Saltar al contenido

¿Por qué las vacas son sagradas en la India?

Vacas sagradas, India

Algunas posibles explicaciones prácticas de Marvin Harris al amor que sienten en la India por las vacas que la industria ganadera estadounidense nunca entenderá.

En el capítulo "La madre vaca" del libro del antropólogo estadounidense Marvin Harris, "Vacas, cerdos, guerras y brujas: Los enigmas de la cultura", se trata de hacer un ejercicio para acercarnos a la siempre enigmática cultura hindú.

La India, un país gigante con 1,324 miles de millones de habitantes en 2016 donde se aprecian más los valores espirituales que la propia vida. Esto se cumple hasta el punto que la sociedad hindú fue dividida en castas. Para comprender un poco la actual idiosincrasia de la mayoría de la población en la India, hace falta resumir de manera breve este sistema de castas.

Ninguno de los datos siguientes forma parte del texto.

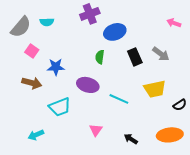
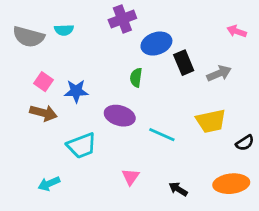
gray semicircle: (21, 27) -> (29, 37), turned 65
pink square: (32, 51) -> (44, 82), moved
gray arrow: (161, 54) -> (219, 73), turned -60
black rectangle: (135, 57) -> (184, 63), moved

"El hinduismo enseña que los seres humanos fueron creados de las diferentes partes del cuerpo de un dios llamado Brahmá. Dependiendo de la parte del cuerpo de Brahmá de donde los humanos fueron creados, estos se clasifican en cuatro castas básicas, las cuales definen su estatus social, con quién se pueden casar y el tipo de trabajos que pueden realizar. Las Leyes de Manu dictaminan que este orden es sagrado y que nadie puede aspirar a pasar a otra casta en el transcurso de su vida. Es decir, que debe tener el oficio de su padre y casarse con alguien de su casta. [...]

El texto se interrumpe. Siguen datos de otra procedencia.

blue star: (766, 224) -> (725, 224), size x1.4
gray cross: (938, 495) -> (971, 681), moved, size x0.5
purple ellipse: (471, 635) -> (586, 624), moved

  • Los brahmanes (sacerdotes, maestros) son la casta más alta, que —según ellos— salieron de la boca de Brahmá.
  • Los chatrías (políticos), que salieron de los hombros de Brahmá.
  • Los vaishias (comerciantes y artesanos),que provienen de los pies de Brahmá.
  • Los shudrás (esclavos o siervos, obreros y campesinos), que se formaron de las caderas de Brahmá.

[...] Por último están los que no tienen casta, intocables (parias o dalits). Los dalits están fuera de este sistema y por lo tanto están tradicionalmente relegados a realizar los trabajos de más ínfima importancia e incluso se les prohíbe beber de las mismas fuentes de agua que las demás castas.

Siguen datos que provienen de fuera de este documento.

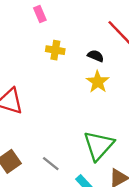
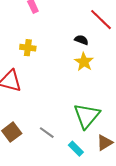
yellow cross: (55, 50) -> (28, 48), moved

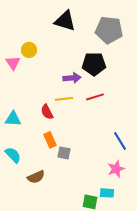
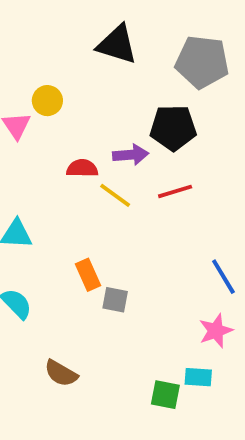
yellow line: (64, 99) -> (115, 195), turned 42
red semicircle: (47, 112) -> (82, 168), moved, turned 119
brown semicircle: (36, 177) -> (61, 373), moved, turned 54

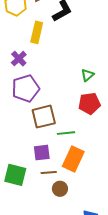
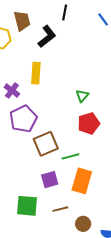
yellow rectangle: (37, 32) -> (36, 73), moved
brown line: (49, 172) -> (60, 209), moved
brown circle: (60, 189) -> (83, 224), moved

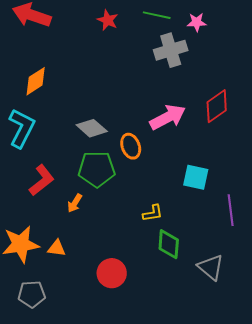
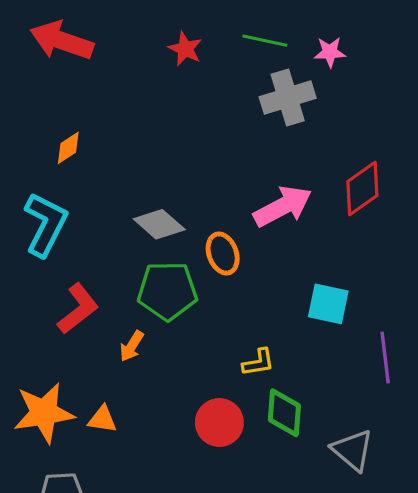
orange diamond: (36, 81) -> (68, 148), size x0.7
red circle: (112, 273) -> (219, 423), moved

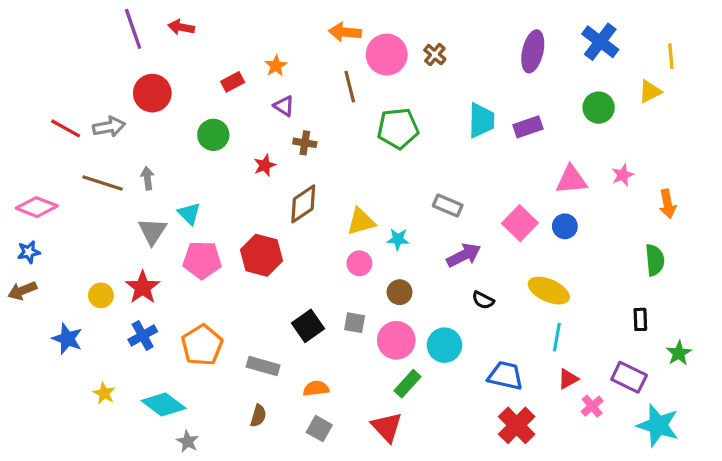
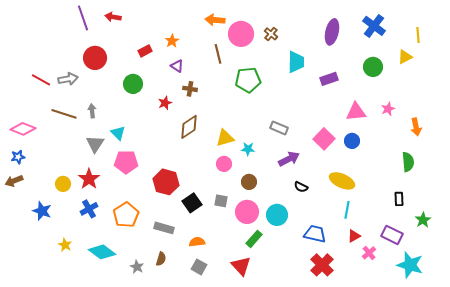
cyan trapezoid: (481, 120) -> (296, 62), moved
red hexagon: (261, 255) -> (166, 182), moved
gray star: (188, 441) -> (137, 267), moved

El sistema de castas fue desafiado por el budismo, la principal disidencia del hinduismo, y flexibilizado (recientemente en el siglo XX) por los movimientos de derechos sociales. La prédica de Mahatma Gandhi contribuyó mucho a la construcción de una sociedad civil no dependiente de los preceptos religiosos." (Wikipedia)

¿Existe una explicación práctica al amor hindú por las vacas?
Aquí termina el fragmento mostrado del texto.